*Exercise objective:* Repeat the data verbatim, images excluded.

*Supplied material:*

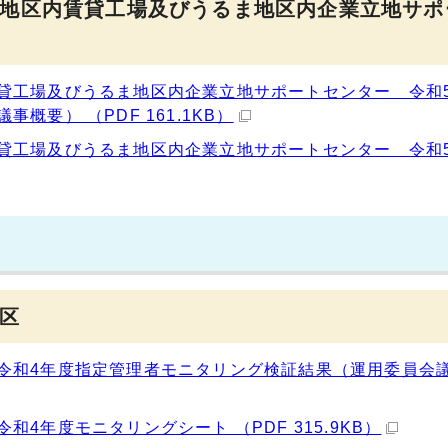
地区内賃貸工場及びうるま地区内企業立地サポ
貸工場及びうるま地区内企業立地サポートセンター 令和
要） （PDF 161.1KB）
貸工場及びうるま地区内企業立地サポートセンター 令和
区
令和4年度指定管理者モニタリング検証結果（運用委員会
4年度モニタリングシート （PDF 315.9KB）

*Problem solution:*
地区内賃貸工場及びうるま地区内企業立地サポ
貸工場及びうるま地区内企業立地サポートセンター 令和
要） （PDF 161.1KB）
貸工場及びうるま地区内企業立地サポートセンター 令和
区
令和4年度指定管理者モニタリング検証結果（運用委員会
4年度モニタリングシート （PDF 315.9KB）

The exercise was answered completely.